Fece un salto dal verduriere per assicurarsi di avere tutto l’occorrente per preparare la ratatouille ed il suo dolce preferito. Infilata la chiave nella toppa della porta di casa, piegò la maniglia e spinse in avanti. Arrivata all’ altezza del divano vi poggiò la borsa e i sacchi della spesa. Si diresse al bagno e si guardò allo specchio. Si sciacquò la faccia e si tamponò il viso con una salvietta pulita.

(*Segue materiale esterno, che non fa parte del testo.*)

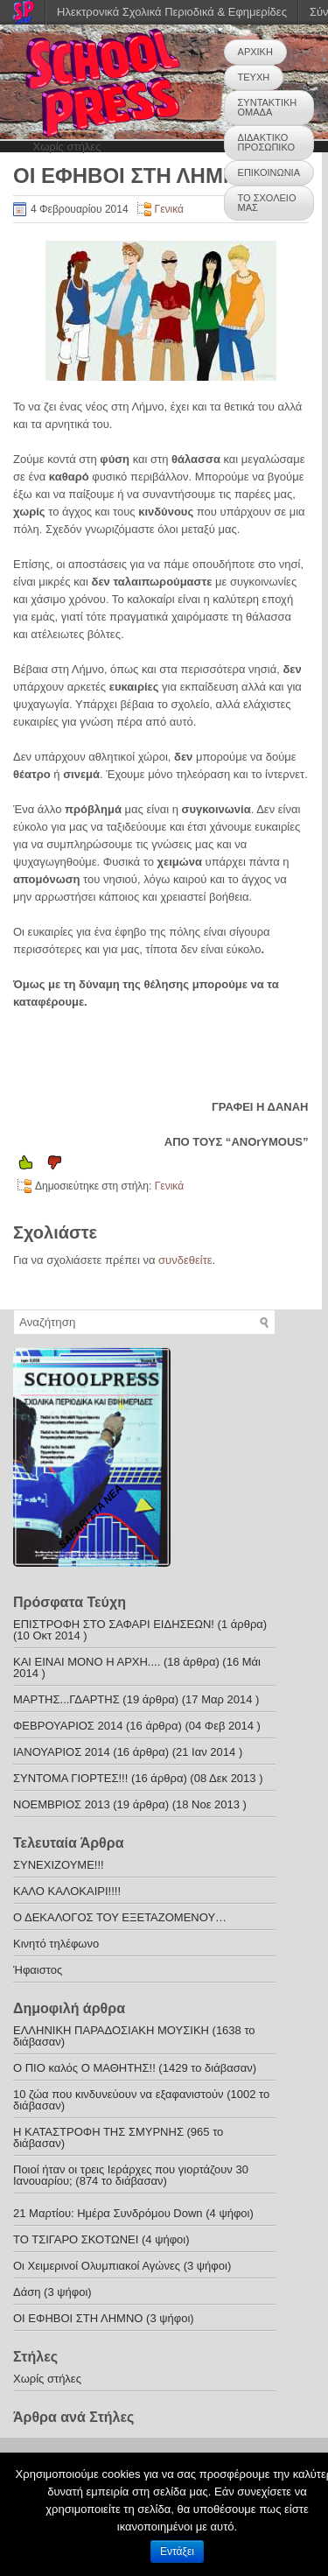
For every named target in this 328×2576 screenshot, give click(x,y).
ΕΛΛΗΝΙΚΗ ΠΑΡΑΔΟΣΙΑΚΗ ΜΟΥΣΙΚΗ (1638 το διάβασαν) (134, 2036)
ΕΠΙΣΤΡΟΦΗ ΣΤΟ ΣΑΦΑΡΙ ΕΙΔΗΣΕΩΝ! (113, 1624)
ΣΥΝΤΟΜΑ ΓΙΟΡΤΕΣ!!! (70, 1778)
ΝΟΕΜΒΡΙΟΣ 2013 (61, 1804)
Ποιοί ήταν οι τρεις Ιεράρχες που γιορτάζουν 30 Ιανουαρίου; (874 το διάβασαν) (130, 2175)
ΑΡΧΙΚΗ (255, 51)
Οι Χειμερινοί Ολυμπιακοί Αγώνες (96, 2265)
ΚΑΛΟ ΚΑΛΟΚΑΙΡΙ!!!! (67, 1891)
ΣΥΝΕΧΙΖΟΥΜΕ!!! (58, 1864)
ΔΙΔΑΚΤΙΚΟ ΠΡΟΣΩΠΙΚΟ (266, 142)
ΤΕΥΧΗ (254, 77)
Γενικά (169, 209)
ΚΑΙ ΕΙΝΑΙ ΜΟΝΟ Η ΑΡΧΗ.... (86, 1661)
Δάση (26, 2292)
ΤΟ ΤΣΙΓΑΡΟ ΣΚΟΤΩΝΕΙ (75, 2239)
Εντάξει (177, 2551)
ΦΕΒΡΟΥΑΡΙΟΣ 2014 (67, 1725)
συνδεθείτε (185, 1260)
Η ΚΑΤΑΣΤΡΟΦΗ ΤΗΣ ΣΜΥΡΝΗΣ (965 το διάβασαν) (118, 2137)
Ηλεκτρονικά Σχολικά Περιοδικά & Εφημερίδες (172, 11)
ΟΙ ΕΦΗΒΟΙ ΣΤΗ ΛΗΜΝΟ (79, 2318)
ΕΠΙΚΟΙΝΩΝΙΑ (269, 172)
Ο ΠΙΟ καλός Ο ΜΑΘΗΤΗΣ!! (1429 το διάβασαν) (134, 2067)
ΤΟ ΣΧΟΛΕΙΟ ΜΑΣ (267, 203)
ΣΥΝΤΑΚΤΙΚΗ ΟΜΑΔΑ (267, 107)
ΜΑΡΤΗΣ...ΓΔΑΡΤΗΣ (66, 1699)
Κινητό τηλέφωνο (56, 1943)
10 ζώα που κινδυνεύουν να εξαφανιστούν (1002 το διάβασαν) (141, 2100)
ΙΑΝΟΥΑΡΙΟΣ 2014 (61, 1751)
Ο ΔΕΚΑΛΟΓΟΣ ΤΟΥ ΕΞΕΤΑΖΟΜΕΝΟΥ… (120, 1917)
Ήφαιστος (37, 1969)
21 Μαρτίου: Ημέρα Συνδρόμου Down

Dei gemiti come ovattati attirarono la sua attenzione. Assolutamente disorientata le seguì, in direzione della camera da letto. Che strano, pensò. Se Paul fosse rincasato prima glielo avrebbe detto. Aprì piano piano la porta. Rimane tutto’ora offuscata la sequenza di azioni che si succedettero. Paul era sul letto. Abbracciato ad una giovane donna sulla trentina. Avvolti solamente da un lenzuolo sembravano avere molta confidenza ed intimità. Conversavano alternando risatine a scambi di sguardi languidi.

Come aveva potuto? Eppure l’aveva vista piangere attaccata al muro del bagno, sul pavimento gelido dopo l’ennesimo aborto. L’aveva vista addormentarsi piangendo ogni sera per mesi. Aveva visto le sue ossa spuntare sempre più in modo evidente sulla schiena e sull’addome. Era dilaniata. Scattò in avanti. Con la mano destra afferrò la cintura che era stata buttata disordinatamente sulla sedia. Fu una manciata di secondi.

Mani rosse. Segnate. E il collo di Paul violaceo. Un’atmosfera plumbea, opprimente. Le urla piangenti della donna in piedi dall’altra parte della stanza che comunicava con il 911.

“Signorina Smith.”

Nuovamente fu costretta a tornare alla realtà.

“Signorina Smith le riformulo la domanda.”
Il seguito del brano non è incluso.